What are the steps to divorce? A divorce begins with a Petition for Dissolution of Marriage. This document must contain certain information, such as jurisdictional information about where the parties have lived and for what duration to ensure the case has been filed in the proper state and county. The Petition also sets for the Petitioner’s requests, or what they want. In addition to the Petition, there are several other documents that must be filed as well, but the Petition is the primary document. The party to file first is the Petitioner and the other party becomes the Respondent.
What Happens after a Divorce Petition is Filed?

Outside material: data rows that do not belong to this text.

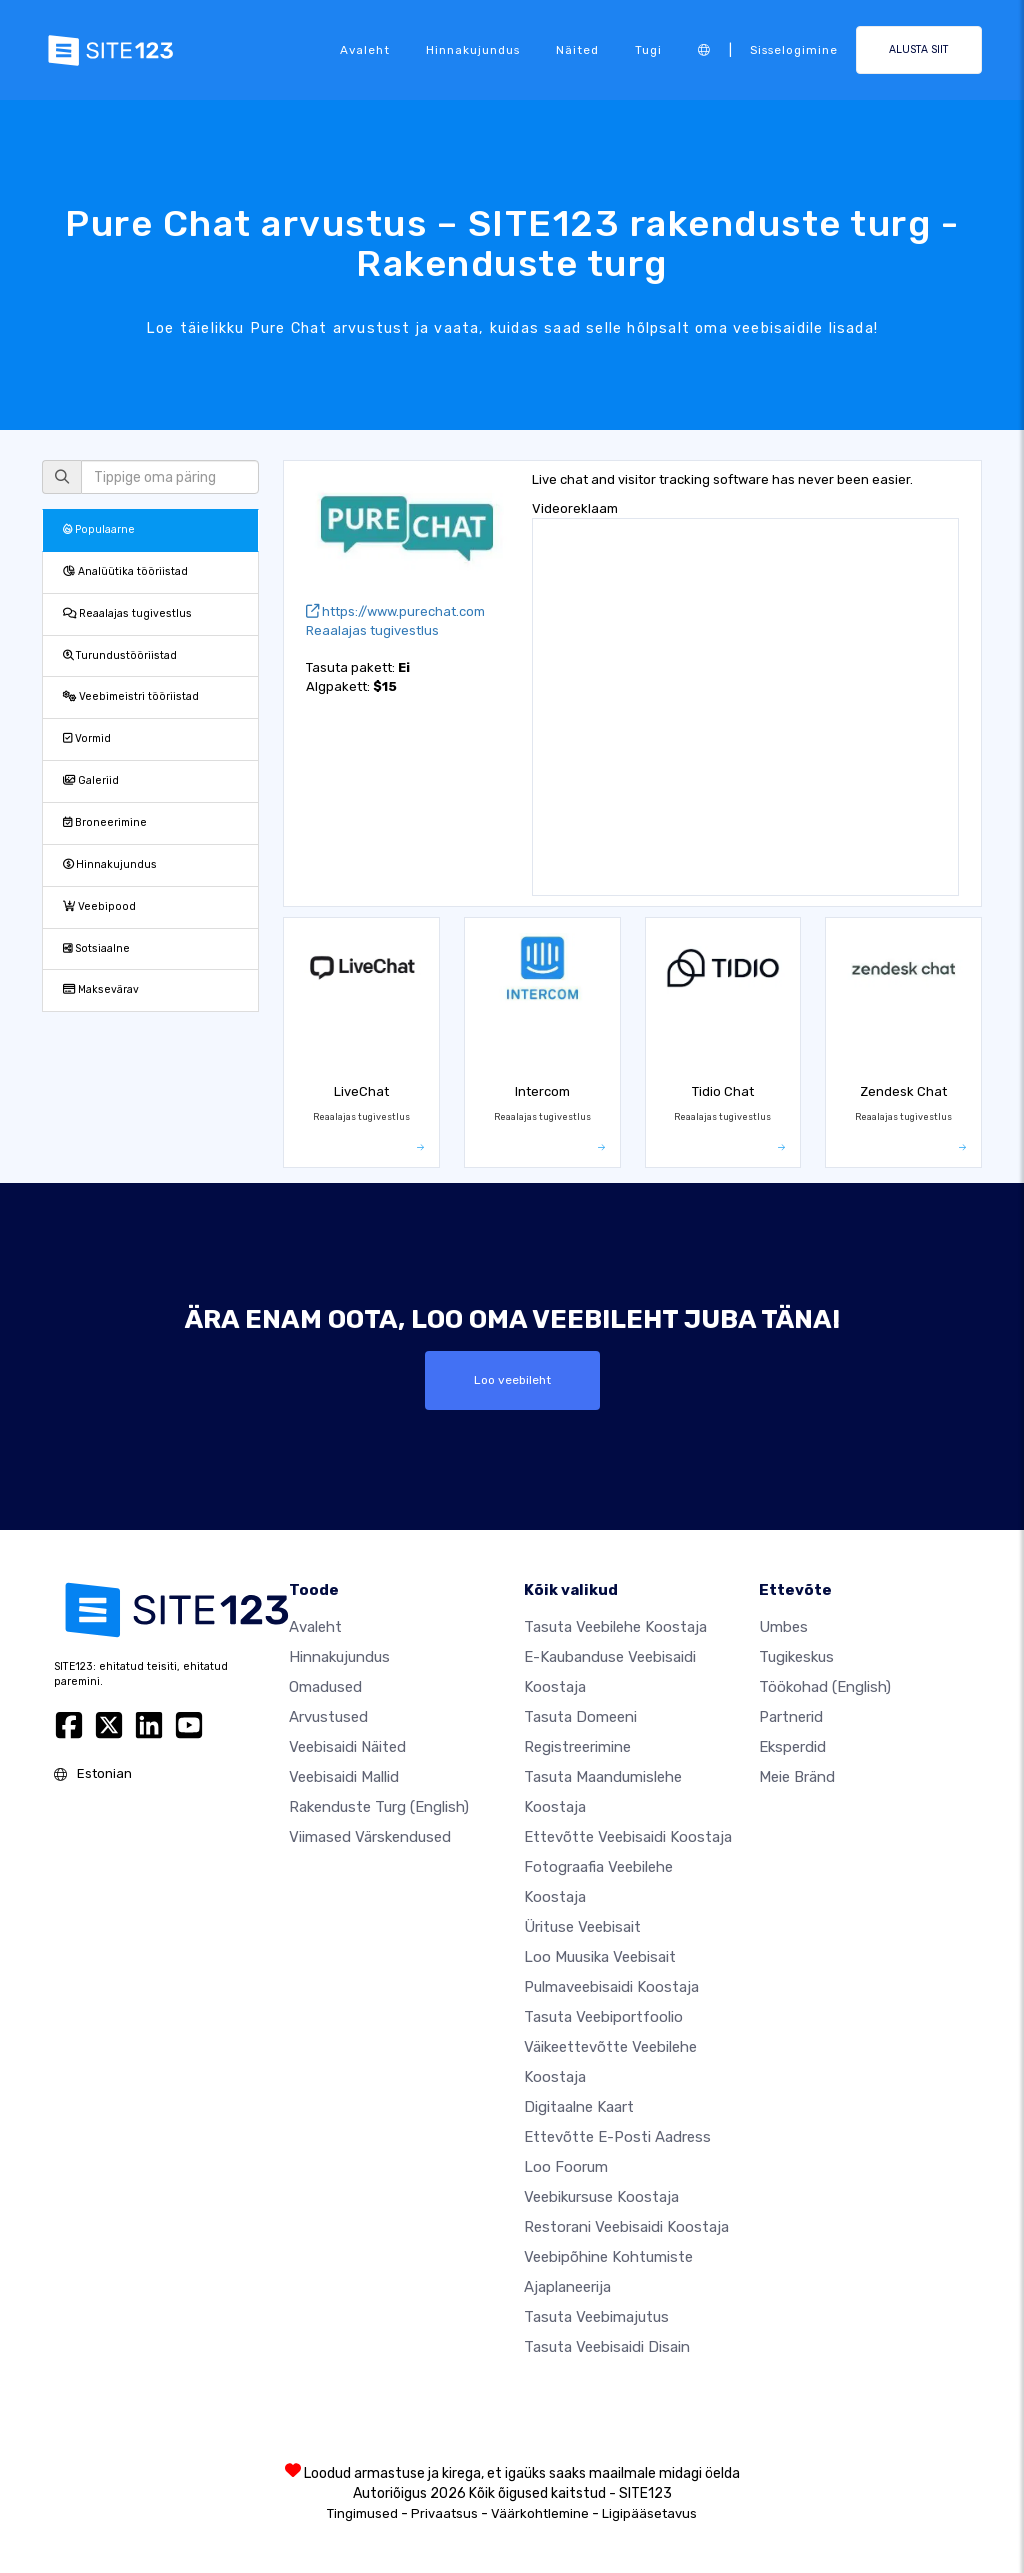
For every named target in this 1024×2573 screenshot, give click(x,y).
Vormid (87, 738)
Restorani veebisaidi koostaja (626, 2226)
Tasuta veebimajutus (596, 2316)
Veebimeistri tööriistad (131, 696)
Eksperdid (792, 1746)
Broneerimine (105, 822)
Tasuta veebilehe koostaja (615, 1626)
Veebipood (99, 906)
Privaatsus (444, 2512)
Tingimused (362, 2512)
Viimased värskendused (370, 1836)
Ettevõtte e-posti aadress (617, 2136)
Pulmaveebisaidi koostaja (611, 1986)
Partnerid (791, 1716)
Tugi (648, 50)
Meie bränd (797, 1776)
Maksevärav (101, 989)
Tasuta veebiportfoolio (603, 2016)
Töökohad (825, 1686)
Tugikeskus (796, 1656)
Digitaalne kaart (579, 2106)
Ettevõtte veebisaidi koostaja (628, 1836)
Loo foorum (566, 2166)
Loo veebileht (512, 1380)
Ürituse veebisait (582, 1926)
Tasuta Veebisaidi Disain (607, 2346)
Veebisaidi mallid (344, 1776)
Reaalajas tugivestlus (127, 613)
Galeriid (91, 780)
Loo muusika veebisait (600, 1956)
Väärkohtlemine (540, 2512)
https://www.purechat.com (395, 611)
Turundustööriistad (120, 655)
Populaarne (99, 529)
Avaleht (365, 50)
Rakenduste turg (379, 1806)
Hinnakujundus (473, 50)
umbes (783, 1626)
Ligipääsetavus (649, 2512)
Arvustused (328, 1716)
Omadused (325, 1686)
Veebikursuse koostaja (601, 2196)
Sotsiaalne (96, 948)
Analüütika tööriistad (125, 571)
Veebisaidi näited (347, 1746)
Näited (577, 50)
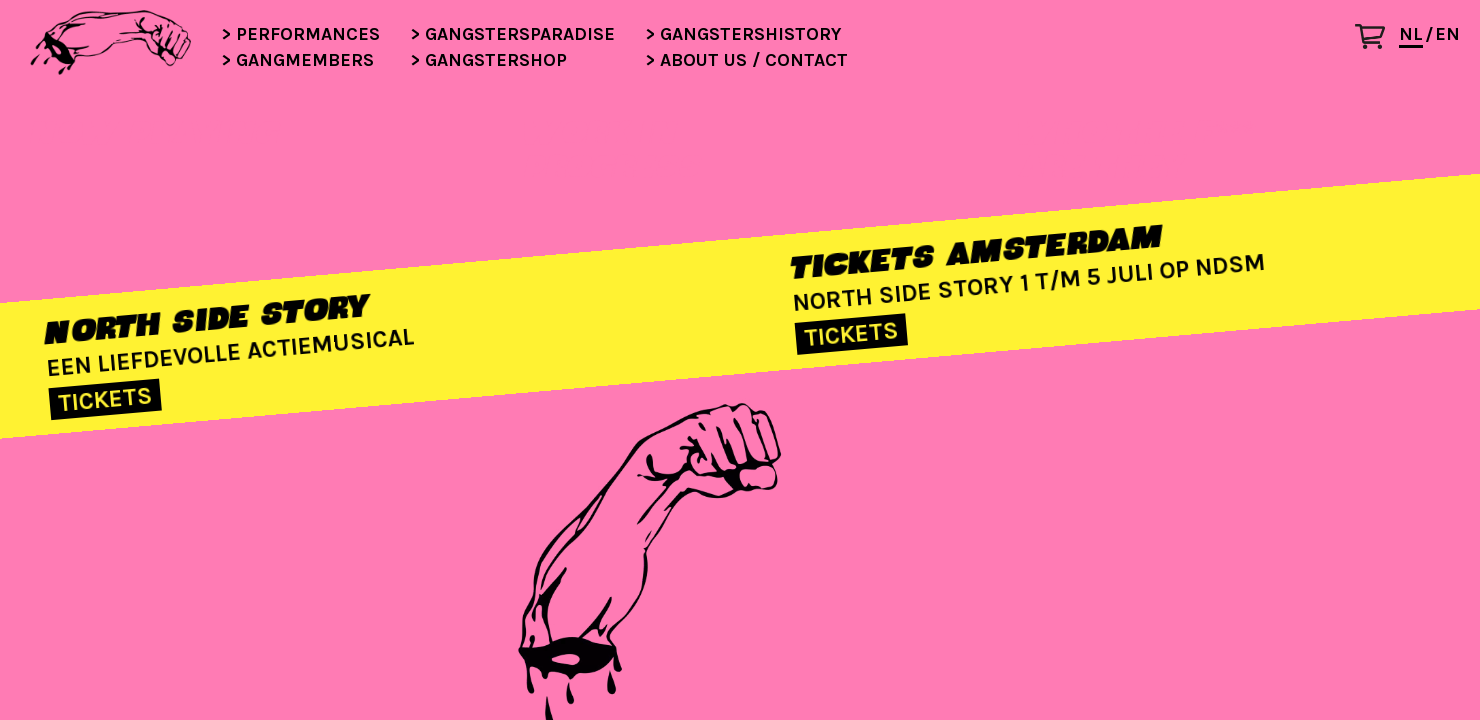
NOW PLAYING (154, 132)
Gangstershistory (740, 35)
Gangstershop (486, 61)
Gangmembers (295, 61)
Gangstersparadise (510, 35)
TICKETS (105, 400)
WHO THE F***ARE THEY (1136, 149)
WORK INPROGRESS (611, 149)
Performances (298, 35)
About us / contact (744, 61)
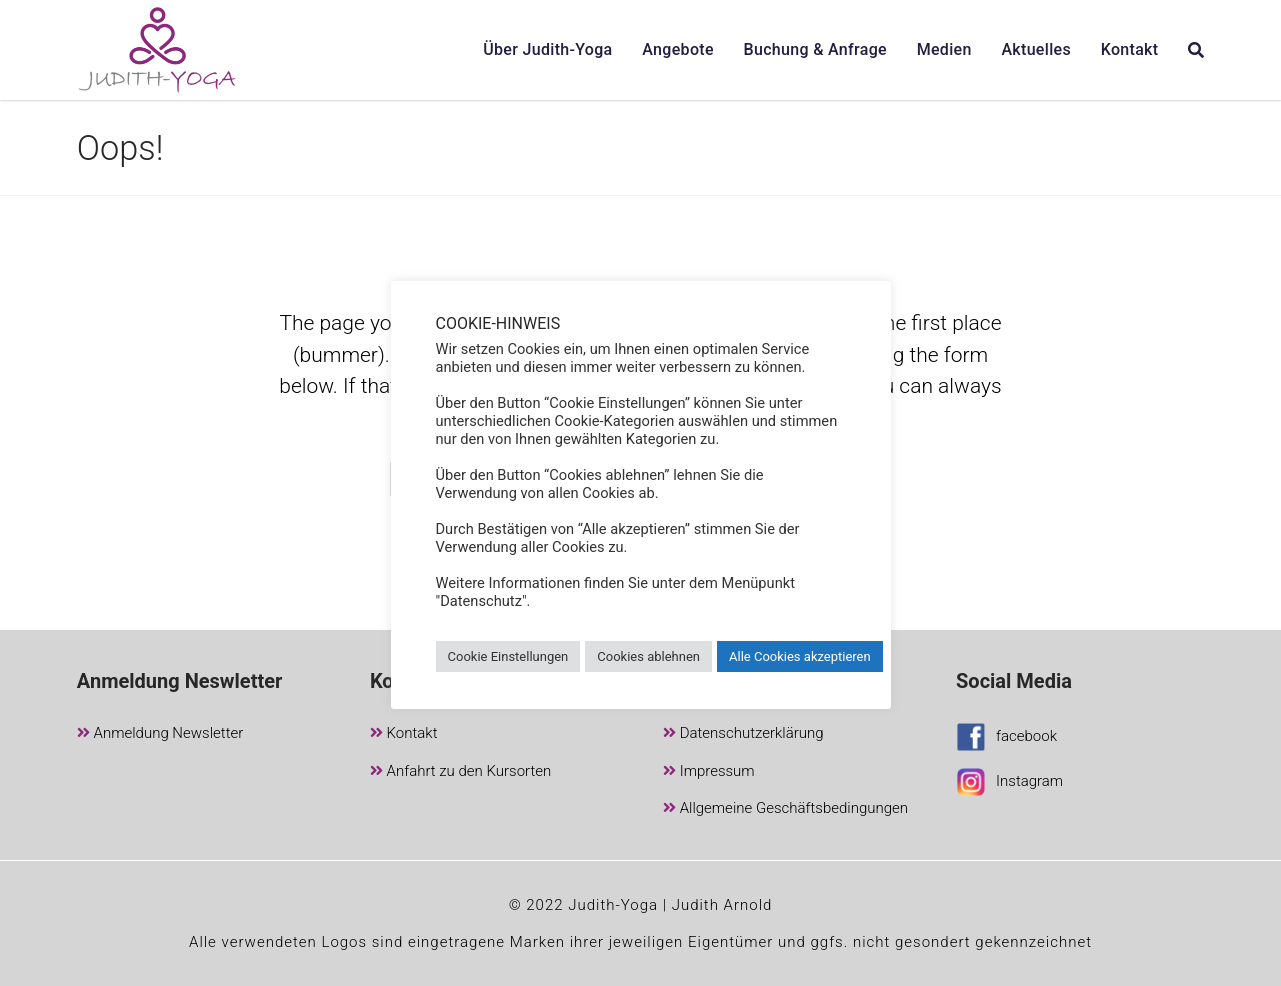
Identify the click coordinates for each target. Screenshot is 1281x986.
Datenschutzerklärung (743, 734)
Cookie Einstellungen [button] (508, 656)
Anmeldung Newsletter (160, 734)
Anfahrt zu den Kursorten (460, 772)
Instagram (1009, 784)
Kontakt (404, 734)
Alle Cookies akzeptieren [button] (800, 656)
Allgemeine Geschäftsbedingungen (785, 809)
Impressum (709, 772)
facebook (1006, 739)
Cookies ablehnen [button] (648, 656)
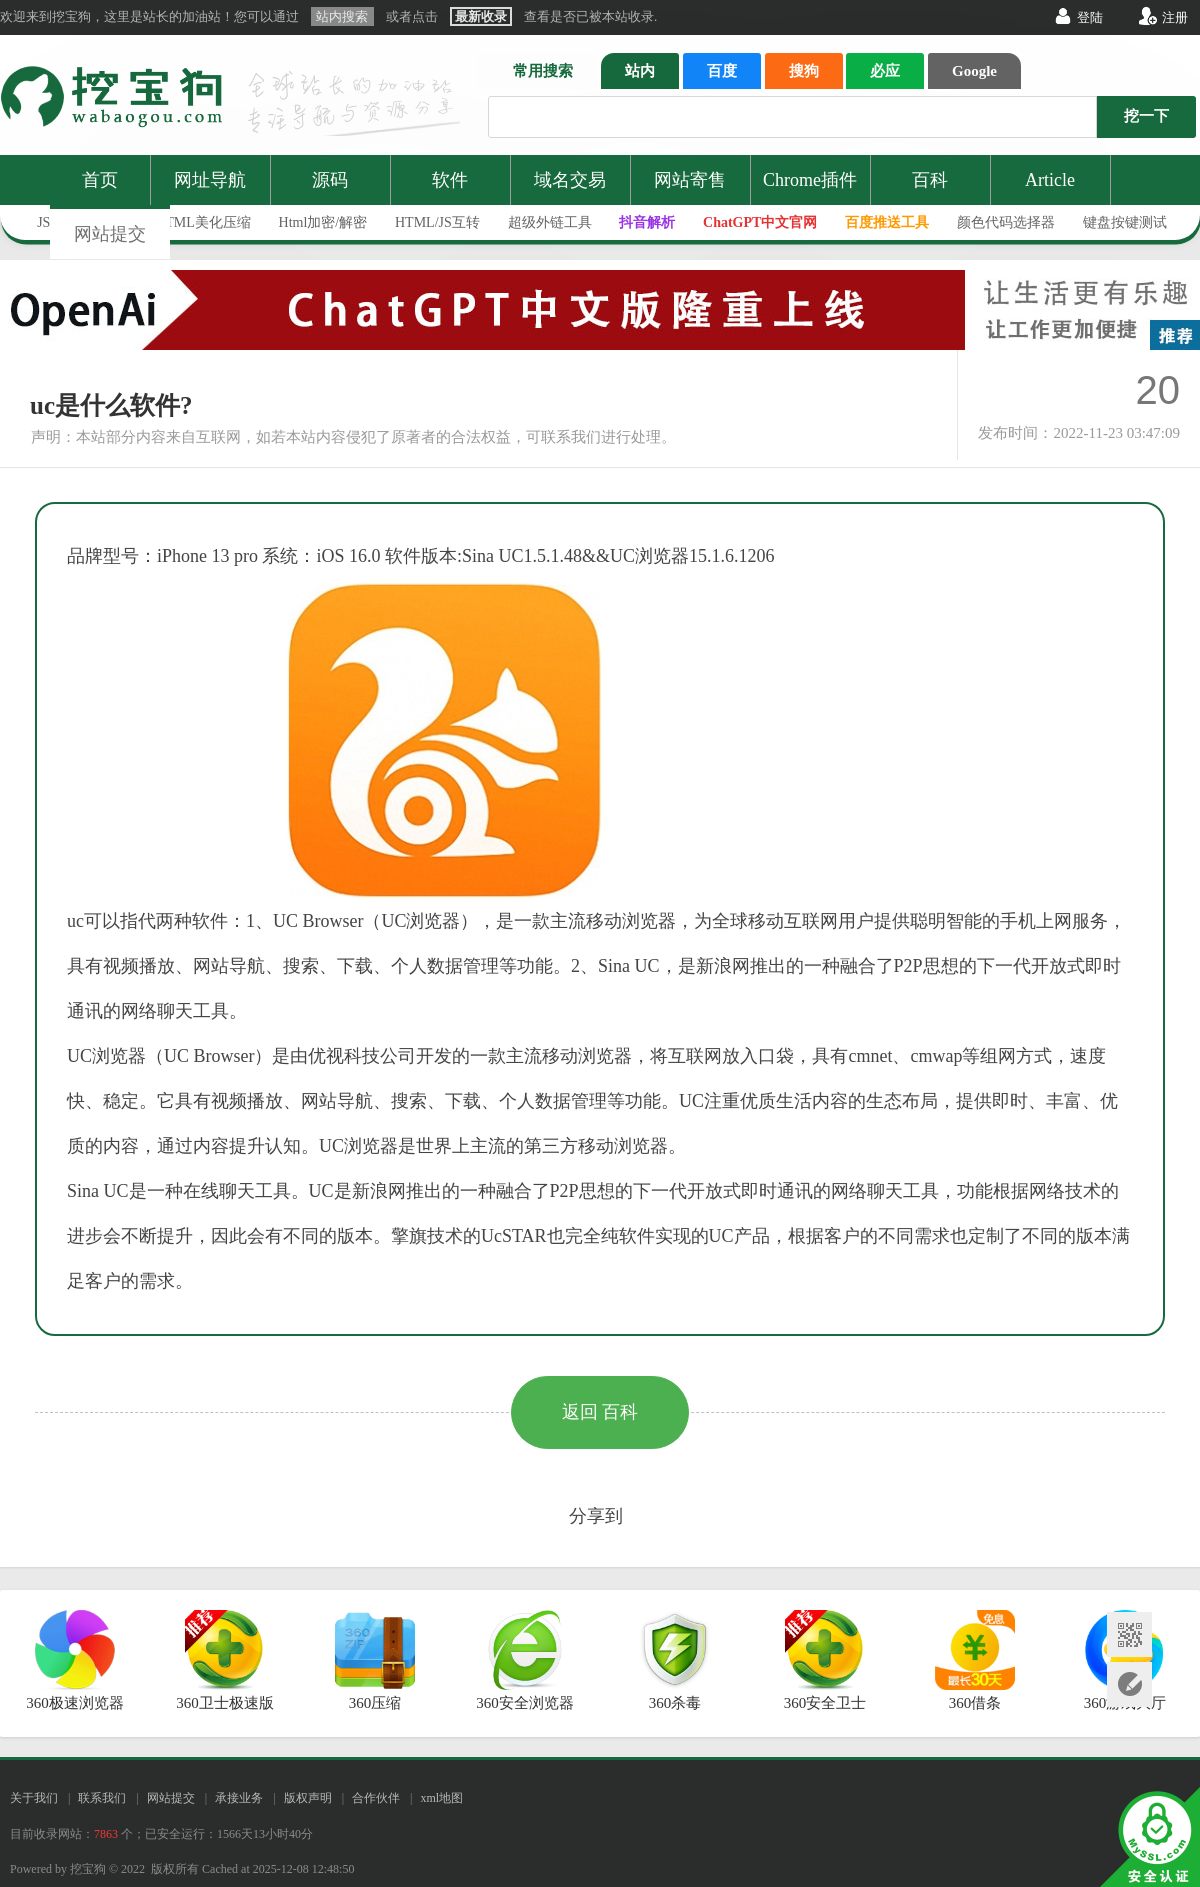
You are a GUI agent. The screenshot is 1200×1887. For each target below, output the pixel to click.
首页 (100, 180)
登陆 (1090, 17)
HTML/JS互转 (437, 222)
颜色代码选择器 (1006, 222)
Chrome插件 (810, 180)
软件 (450, 180)
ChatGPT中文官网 (760, 222)
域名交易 (570, 180)
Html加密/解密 (323, 222)
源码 (330, 180)
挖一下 (1146, 116)
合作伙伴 (376, 1798)
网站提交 (110, 234)
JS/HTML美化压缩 (194, 222)
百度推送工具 (887, 222)
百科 (930, 180)
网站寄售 (690, 180)
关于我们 (34, 1798)
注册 (1175, 17)
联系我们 (102, 1798)
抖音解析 (647, 222)
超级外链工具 (550, 222)
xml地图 (441, 1798)
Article (1050, 180)
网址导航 (210, 180)
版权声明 (308, 1798)
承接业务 (239, 1798)
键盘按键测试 (1125, 222)
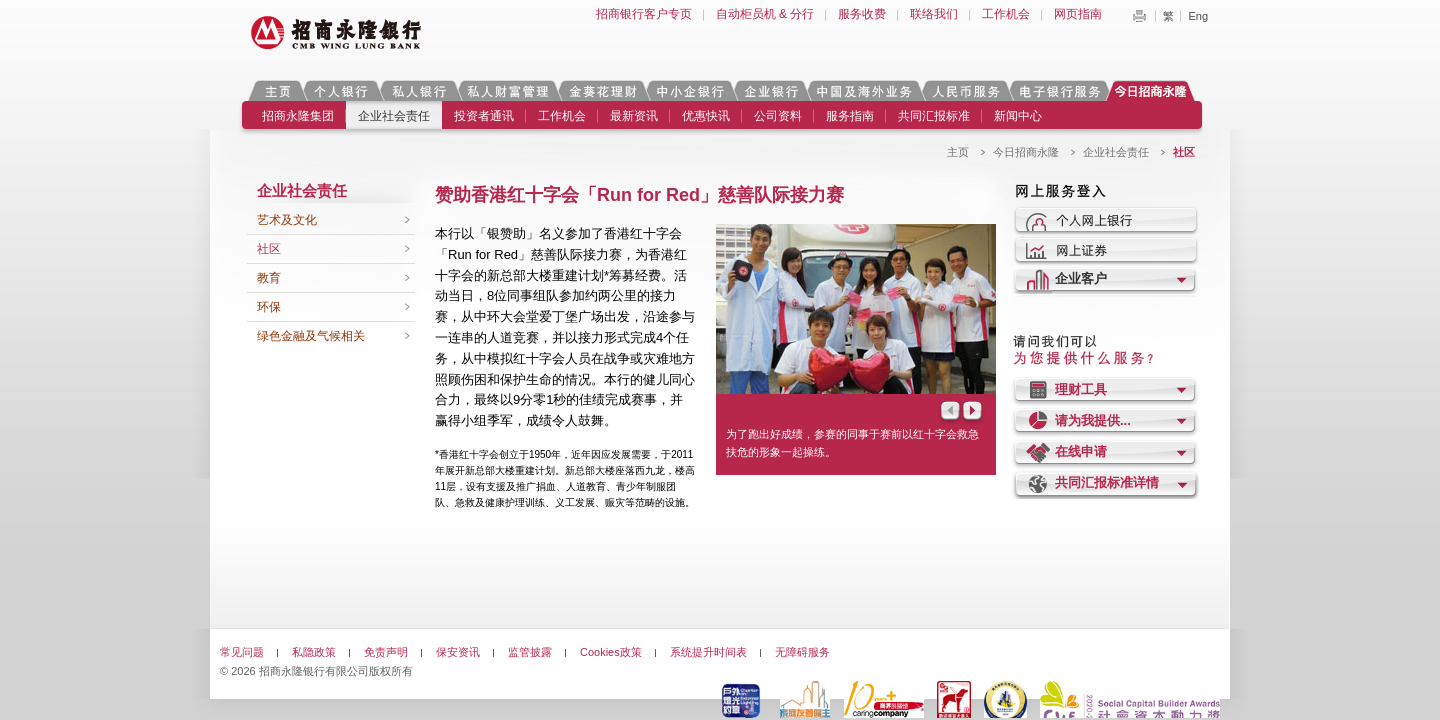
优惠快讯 (706, 116)
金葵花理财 (602, 90)
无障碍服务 (802, 652)
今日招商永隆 (1154, 90)
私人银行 (419, 90)
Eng (1198, 16)
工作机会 (1006, 14)
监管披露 (530, 652)
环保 (269, 307)
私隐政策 (314, 652)
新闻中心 (1018, 116)
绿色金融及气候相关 (311, 336)
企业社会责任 (394, 116)
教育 (269, 278)
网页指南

Once the Petition is filed and the divorce filing fee is paid, then the Petition and the other initial documents must be “served” on the Respondent. Anyone over 18 years of age, who are not a party to the case and not the lawyer personally handling the paperwork can serve the Respondent. That person then signs an “Affidavit of Service” swearing under oath that they gave the paperwork to the Respondent on a certain date and time. The affidavit is then filed in with the court. This way the court will be assured that the Respondent is aware of the lawsuit. The Respondent will have 30 days to file a response, otherwise known as an Answer.
The Divorce Settlement Process
After the Respondent responds to the petition, the parties usually engage in an exchange of “discovery”, which is a period of information gathering. This process can be quick if the parties do not have many assets or debts or it can be very lengthy if the assets and debts are more complicated or extensive. After the divorce discovery process, often one party or the other makes an offer of settlement and settlement discussions take place. If the parties are able to reach an agreement, then one of the parites’ attorneys prepares the final paperwork known as the General Judgment, which will be signed by both parties his and her attorneys and then submitted to the court for approval and signature. If the parties reach a settlement it is generally not required that the parties personally appear before a Judge.